THE DATA section start

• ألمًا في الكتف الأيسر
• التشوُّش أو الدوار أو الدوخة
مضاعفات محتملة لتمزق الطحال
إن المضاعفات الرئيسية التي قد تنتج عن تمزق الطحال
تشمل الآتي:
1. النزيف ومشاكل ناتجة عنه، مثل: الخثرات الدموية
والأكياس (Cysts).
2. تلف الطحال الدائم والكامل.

THE DATA section end
THE DATA section start

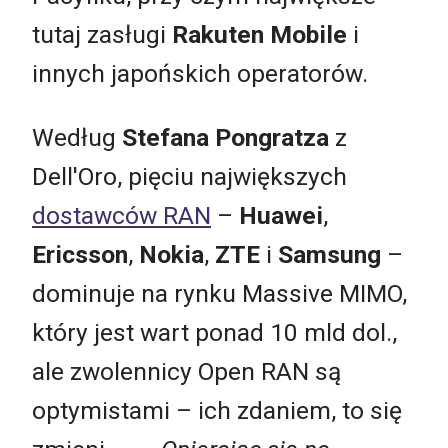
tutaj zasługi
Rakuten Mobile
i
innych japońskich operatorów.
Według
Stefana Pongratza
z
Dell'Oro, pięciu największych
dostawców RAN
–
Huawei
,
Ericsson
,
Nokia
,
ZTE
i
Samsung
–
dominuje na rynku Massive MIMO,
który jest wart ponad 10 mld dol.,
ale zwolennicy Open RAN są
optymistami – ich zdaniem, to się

THE DATA section end

_ACTION ITEM:_ Above are the records; repeat exactly the lines from the one holding "ale zwolennicy Open RAN są" down to the one holding "optymistami – ich zdaniem, to się", end lines included.

_ANSWER TO THE PROBLEM:_
ale zwolennicy Open RAN są
optymistami – ich zdaniem, to się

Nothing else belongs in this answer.